The motif contains a tyrosine separated from a leucine or isoleucine by any two other amino acids, giving the signature YxxL/I. [1] Two of these signatures are typically separated by between 6 and 8 amino acids in the cytoplasmic tail of the molecule (YxxL/Ix(6-8)YxxL/I). However, it is worth noting that in various sources, this consensus sequence differs, mainly in the number of amino acids between individual signatures. Apart from ITAMs which have the structure described above, there is also a variety of proteins containing ITAM-like motifs, which have a very similar structure and function (for example in Dectin-1 protein). [4] [5] [6]

Function

The T-cell receptor complex with TCR-a and TCR-b chains, CD3 and z-chain accessory molecules. ITAMs are represented in blue on the tails of the CD3 subunits. TCRComplex.png
The T-cell receptor complex with TCR-α and TCR-β chains, CD3 and ζ-chain accessory molecules. ITAMs are represented in blue on the tails of the CD3 subunits.

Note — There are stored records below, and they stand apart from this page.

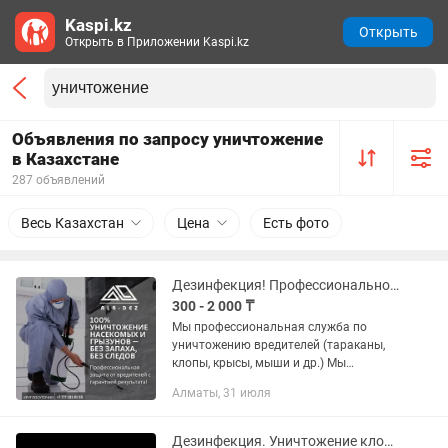
Kaspi.kz
Открыть
Открыть в Приложении Kaspi.kz
Объявления по запросу уничтожение
в Казахстане
287 объявлений
Весь Казахстан
Цена
Есть фото
Дезинфекция! Профессиональное уничтожение тараканов, клопов, крыс, мышей.
300 - 2 000 ₸
Мы профессиональная служба по
уничтожению вредителей (тараканы,
клопы, крысы, мыши и др.) Мы
работаем по Алмате и области более
Алматы, 31 июля
10 лет. Компания ALA-DEZ — это знак
надежности и работы на результат....
Дезинфекция. Уничтожение клопов, тараканов, мышей и крыс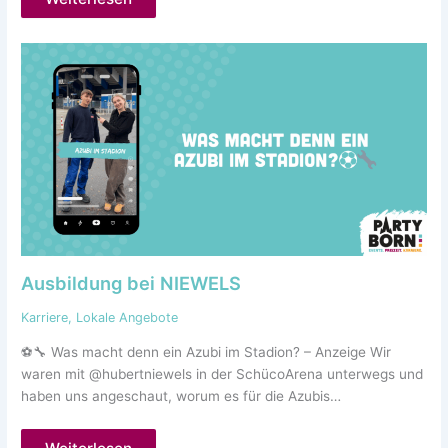
Ausbildung bei NIEWELS
Karriere
,
Lokale Angebote
⚽🔧 Was macht denn ein Azubi im Stadion? – Anzeige Wir
waren mit @hubertniewels in der SchücoArena unterwegs und
haben uns angeschaut, worum es für die Azubis…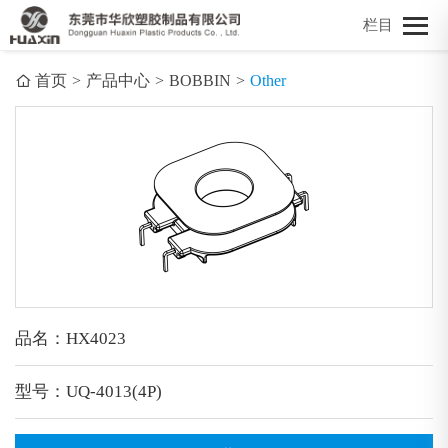
栏目
首页
>
产品中心
>
BOBBIN
>
Other
品名：HX4023
型号：UQ-4013(4P)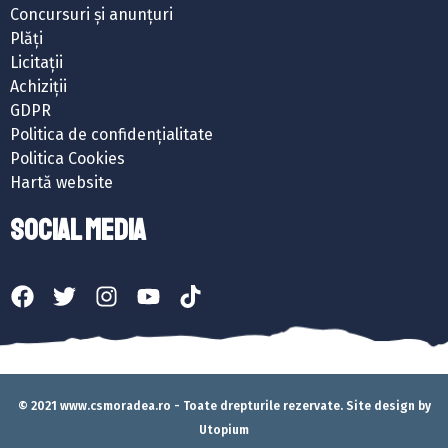
Concursuri și anunțuri
Plăți
Licitații
Achiziții
GDPR
Politica de confidențialitate
Politica Cookies
Hartă website
SOCIAL MEDIA
© 2021 www.csmoradea.ro - Toate drepturile rezervate. Site design by
Utopium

ITAMs are important for signal transduction, mainly in immune cells. They are found in the cytoplasmic tails of non-catalytic tyrosine-phosphorylated receptors [7] such as the CD3 and ζ-chains of the T cell receptor complex, the CD79-alpha and -beta chains of the B cell receptor complex, and certain Fc receptors. [1] [7] The tyrosine residues within these motifs become phosphorylated by Src family kinases following interaction of the receptor molecules with their ligands. Phosphorylated ITAMs serve as docking sites for other proteins containing a SH2 domain, usually two domains in tandem, inducing a signaling cascade mediated by Syk family kinases (which are the primary proteins that bind to phosphorylated ITAMs), namely either Syk or ZAP-70, resulting mostly in the activation of given cell. Paradoxically, in some cases, ITAMs and ITAM-like motifs do not have an activating effect, but rather an inhibitory one. [8] [9] [10] Exact mechanisms of this phenomenon are as of yet not elucidated.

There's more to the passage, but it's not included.